Extracted records Block Start

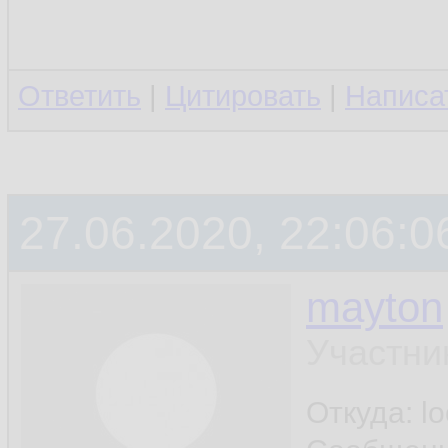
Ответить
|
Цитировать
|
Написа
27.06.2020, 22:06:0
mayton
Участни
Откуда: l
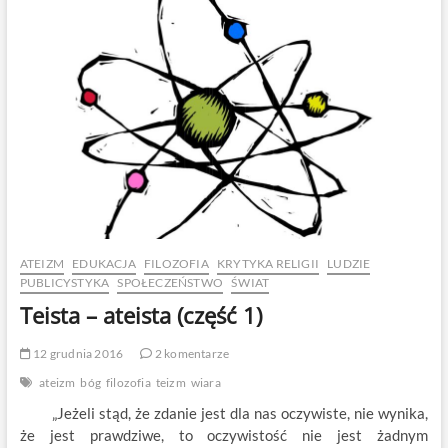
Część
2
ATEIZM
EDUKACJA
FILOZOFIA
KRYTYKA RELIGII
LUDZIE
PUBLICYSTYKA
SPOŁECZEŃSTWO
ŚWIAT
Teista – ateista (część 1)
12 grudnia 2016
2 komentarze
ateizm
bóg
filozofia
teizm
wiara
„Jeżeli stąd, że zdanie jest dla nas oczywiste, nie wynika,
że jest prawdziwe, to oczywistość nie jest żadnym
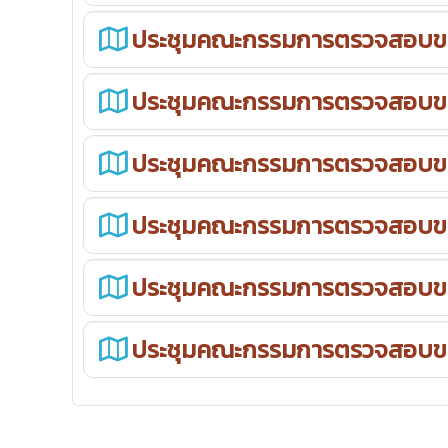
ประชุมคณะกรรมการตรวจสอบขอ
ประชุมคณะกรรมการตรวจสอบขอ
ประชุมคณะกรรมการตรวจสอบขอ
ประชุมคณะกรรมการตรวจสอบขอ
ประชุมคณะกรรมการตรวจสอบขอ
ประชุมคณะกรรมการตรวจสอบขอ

Extracted records Block End
Extracted records Block Start

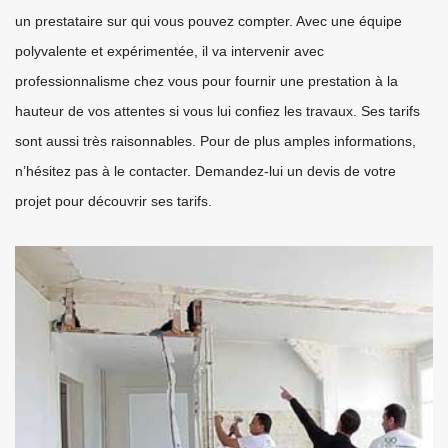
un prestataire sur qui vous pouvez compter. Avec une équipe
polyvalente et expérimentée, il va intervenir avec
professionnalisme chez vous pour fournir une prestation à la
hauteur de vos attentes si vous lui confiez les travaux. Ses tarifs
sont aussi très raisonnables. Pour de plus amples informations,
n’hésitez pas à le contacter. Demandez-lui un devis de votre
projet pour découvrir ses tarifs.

Extracted records Block End

Your task is to restate, word for word, only those lines above that fall between the line holding "un prestataire sur" and the line holding "projet pour découvrir ses tarifs.", inclusive.

Solved problem:
un prestataire sur qui vous pouvez compter. Avec une équipe
polyvalente et expérimentée, il va intervenir avec
professionnalisme chez vous pour fournir une prestation à la
hauteur de vos attentes si vous lui confiez les travaux. Ses tarifs
sont aussi très raisonnables. Pour de plus amples informations,
n’hésitez pas à le contacter. Demandez-lui un devis de votre
projet pour découvrir ses tarifs.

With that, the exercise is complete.